What is the research question in this article? Several months after the French referendum, Gilles Ivaldi is trying to answer to the question “How can we characterize the disapproval of the French referendum on the European Constitutional Treaty held on 29 May 2005?”
The main hypothesis just after the ballot was close was for commentators a rejection of the Government because there was a high mobilization unlike European elections which mobilize in 2004 not even half of French voters. This hypothesis might be validated for those commentators by the eviction of the Prime Minister Jean-Pierre Raffarin by Dominique de Villepin and the discrete participation of the “unofficial” right-wing candidate Nicolas Sarkozy. The economic and social situation during the last term of Jacques Chirac was indeed stagnant, with a high employment rate. If we are following this idea, the 2005 rejection relies on the logic of intermediate votes between French presidential elections (like 2004 regional and European elections). The article stresses out a broader phenomenon which is a mistrust of European and national elites.
This hypothesis backs up the ‘syndrome' of the 2002 presidential election with the eviction of the former Prime Minister Lionel Jospin April 21th.

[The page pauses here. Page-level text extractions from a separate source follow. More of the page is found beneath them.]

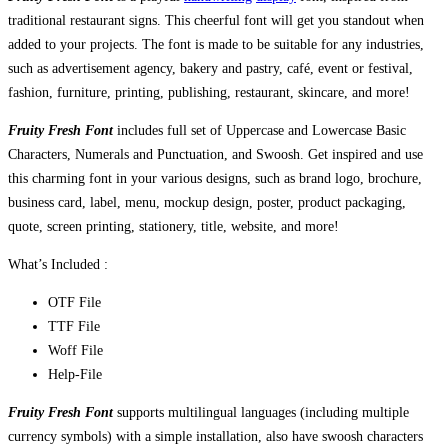
traditional restaurant signs. This cheerful font will get you standout when
added to your projects. The font is made to be suitable for any industries,
such as advertisement agency, bakery and pastry, café, event or festival,
fashion, furniture, printing, publishing, restaurant, skincare, and more!
Fruity Fresh Font
includes full set of Uppercase and Lowercase Basic
Characters, Numerals and Punctuation, and Swoosh. Get inspired and use
this charming font in your various designs, such as brand logo, brochure,
business card, label, menu, mockup design, poster, product packaging,
quote, screen printing, stationery, title, website, and more!
What’s Included :
OTF File
TTF File
Woff File
Help-File
Fruity Fresh Font
supports multilingual languages (including multiple
currency symbols) with a simple installation, also have swoosh characters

Another explanation might consider the 2005 as a milestone for French politics towards the European Union integration process. The European Constitutional Treaty in a way was the first ‘retrospective' (p. 49) for French voters to question the validity and the accuracy of the EU construction. Beyond discontent of the governing leaders of 2005, the ECT might be a revenge of Maastricht for advocates of the ‘sovereignty principle' as especially for most left-wing voters, a way to stress their disappointment because they believed too strongly of promises of an economic and social Europe made by François Mitterrand and Jacques Delors during the 1992 campaign.